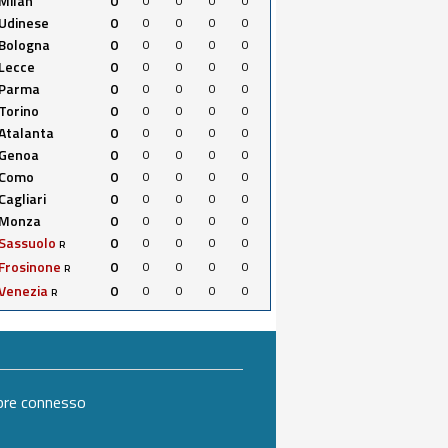
Milan
0
0
0
0
0
Udinese
0
0
0
0
0
Bologna
0
0
0
0
0
Lecce
0
0
0
0
0
Parma
0
0
0
0
0
Torino
0
0
0
0
0
Atalanta
0
0
0
0
0
Genoa
0
0
0
0
0
Como
0
0
0
0
0
Cagliari
0
0
0
0
0
Monza
0
0
0
0
0
Sassuolo
0
0
0
0
0
R
Frosinone
0
0
0
0
0
R
Venezia
0
0
0
0
0
R
mpre connesso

◆ ◆ ◆ ◆ ◆

PROBLEM DETAILS =>
Copy the data word for word. Pictures do not go in the copy.

RESULT OF THE TASK =>
Milan
0
0
0
0
0
Udinese
0
0
0
0
0
Bologna
0
0
0
0
0
Lecce
0
0
0
0
0
Parma
0
0
0
0
0
Torino
0
0
0
0
0
Atalanta
0
0
0
0
0
Genoa
0
0
0
0
0
Como
0
0
0
0
0
Cagliari
0
0
0
0
0
Monza
0
0
0
0
0
Sassuolo
0
0
0
0
0
R
Frosinone
0
0
0
0
0
R
Venezia
0
0
0
0
0
R
mpre connesso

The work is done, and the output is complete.